Though, such a division would be harmful and we started dividing things to allow for a more result-type approach : catalog metadata, search hits, document's node, references. Those four result types have enough difference to be found in independent endpoint.

On top of that, I would like to state a little more than to me, browsing, retrieval and search are really different activities because they do not cover the same mass of information :

Such different types of objects and such different types of activities forces us - for clarity - to separate what can be separated : ie References, TextualNodes and Collection Metadata retrieval and browsing on one side, search on the other.

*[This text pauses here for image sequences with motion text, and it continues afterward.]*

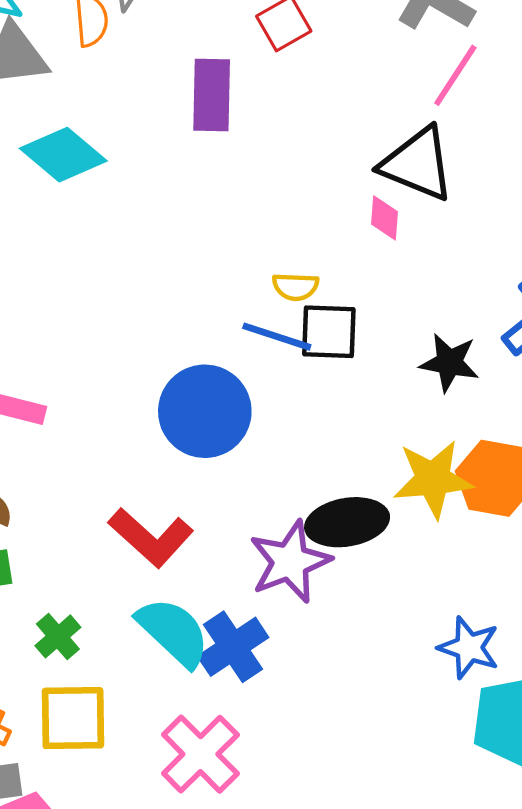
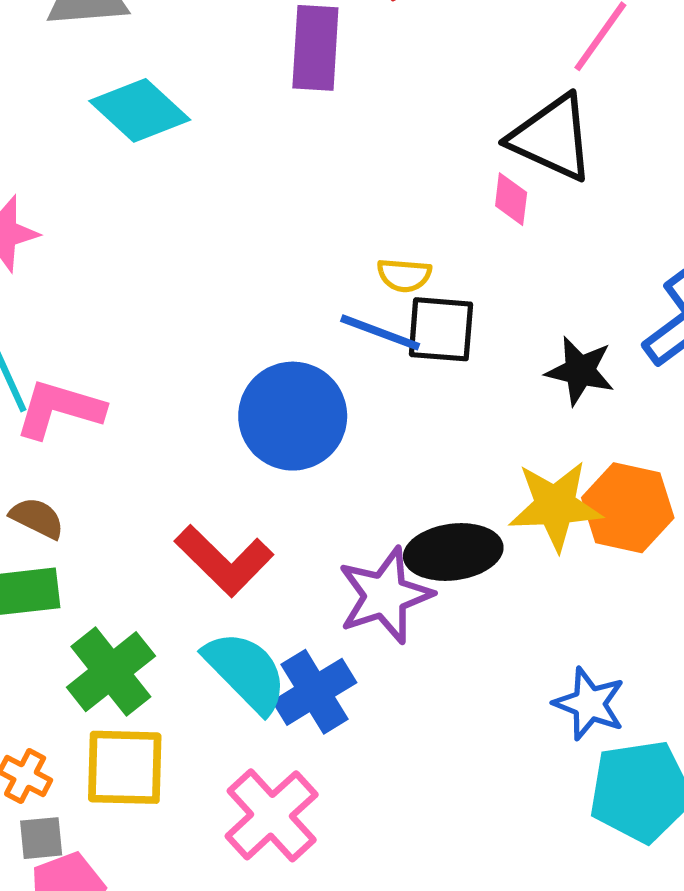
green cross: (58, 636) -> (111, 672), size x1.6

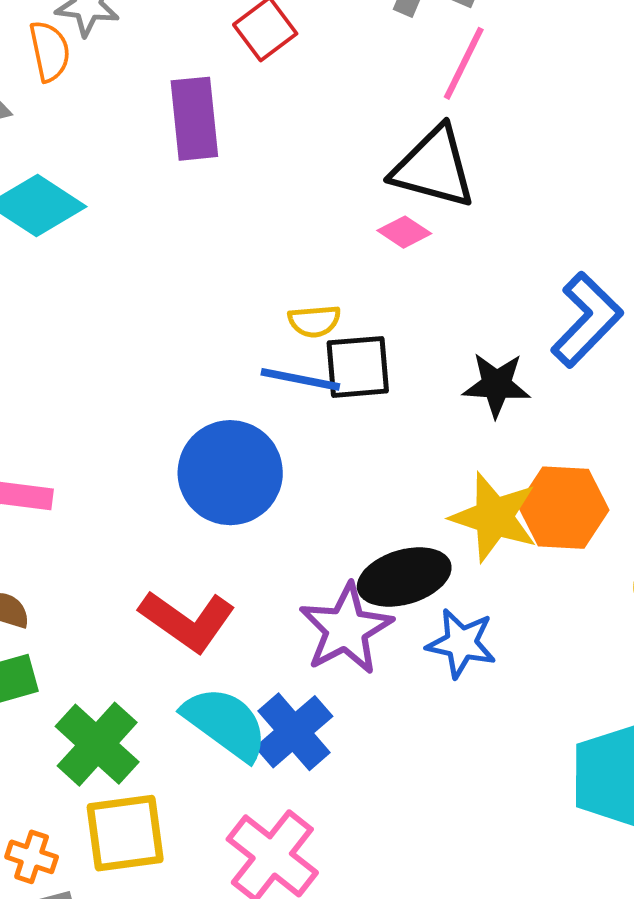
pink diamond: (511, 199) -> (404, 232), turned -54
yellow star: (555, 506) -> (494, 517), turned 30
blue star: (589, 704) -> (461, 643), moved

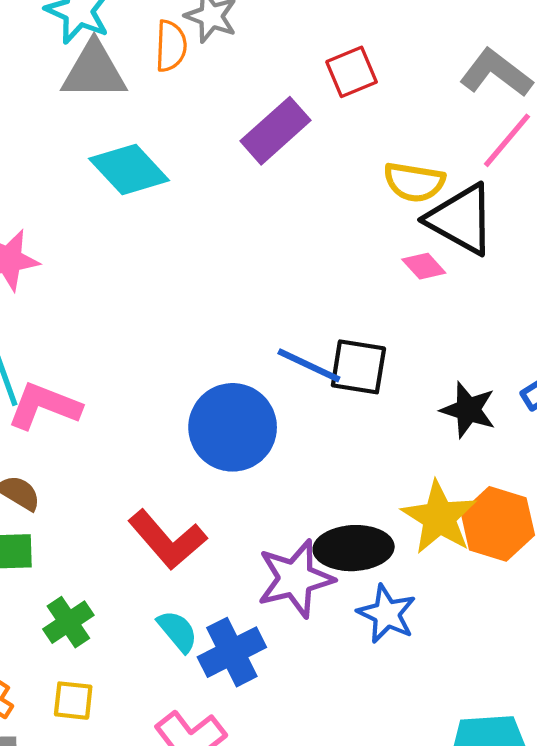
purple rectangle: (194, 119) -> (275, 131), turned 40
yellow semicircle: (314, 321) -> (414, 182), moved, size x1.4
cyan semicircle: (225, 723) -> (177, 631), size x0.6
green cross: (97, 744) -> (68, 622), size x0.7
yellow square: (125, 833) -> (73, 701), size x0.6

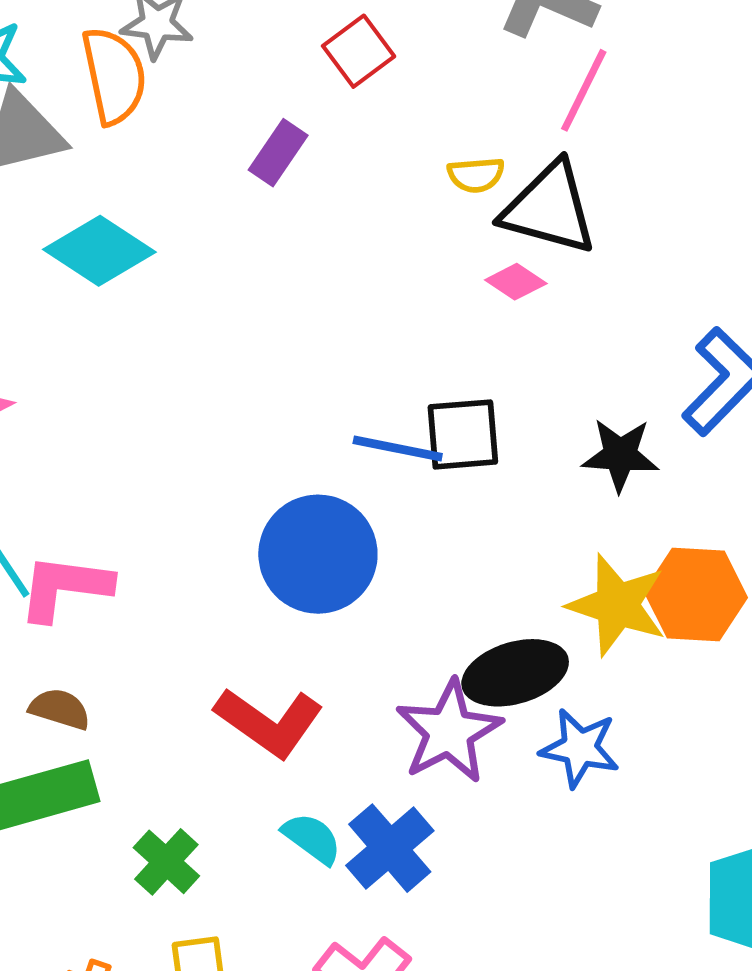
orange semicircle: (171, 46) -> (114, 76), size x1.4
purple rectangle: (275, 131) -> (278, 153), size x0.7
yellow semicircle: (414, 182) -> (476, 175), size x0.7

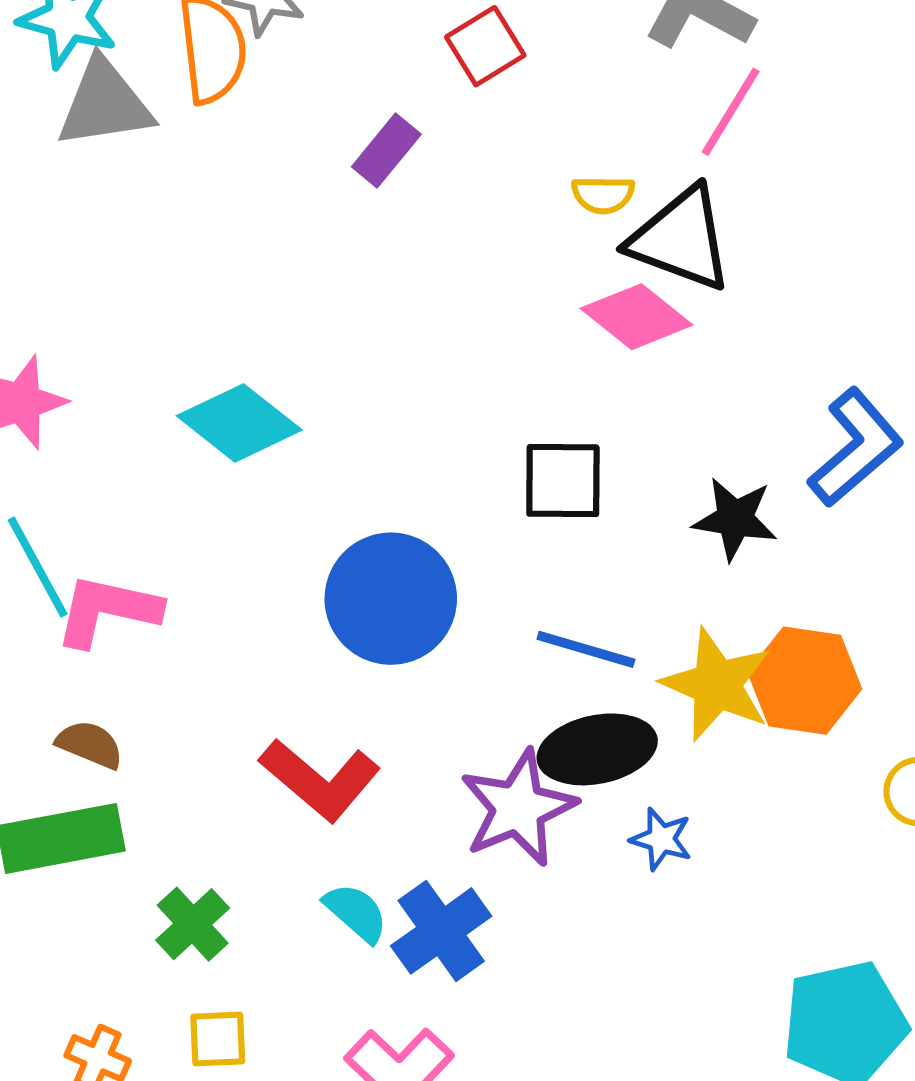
cyan diamond: (99, 251) -> (239, 423), moved
pink diamond: (516, 282) -> (637, 317), size x1.6
blue line: (398, 448) -> (586, 649), moved
blue star: (580, 748) -> (661, 839), size x0.7

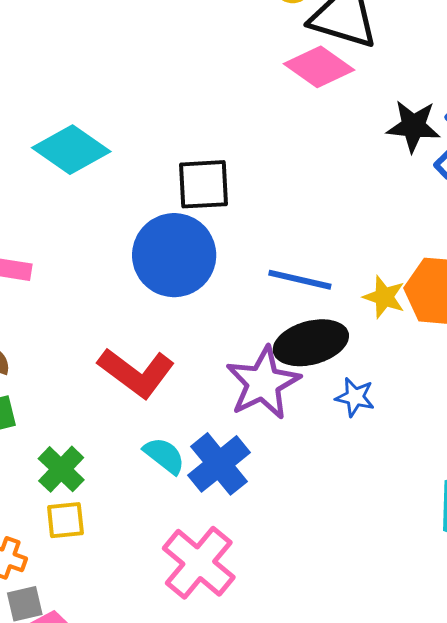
black square: (563, 481) -> (203, 184), moved
black star: (735, 519) -> (413, 126), moved
yellow star: (717, 685) -> (384, 297), size x0.6
yellow square: (218, 1039) -> (65, 520), moved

From a client side perspective, such a separation is much more newcomers-proof and allows for a clear separation of concerns.

I would like to add that, as Vincent Jolivet has told me many times (See Vincent, I listen !), Search is a really fuzzy word that covers many many realities (tag search, text search, what does text search means ? does attributes of original source if original source is in xml are searchable text ?) and as such is really complex to define for all projects that might adopt our API. On top of that, I'd add that implementing text search, even plain text search, has costs that are much much bigger than content retrieval and browsing. As such, it is important that it can be separated and clearly turned-off for small size projects.

PonteIneptique commented 6 years ago

For cleaning reason, we are closing old issues. Please feel free to comment if you think we should reopen.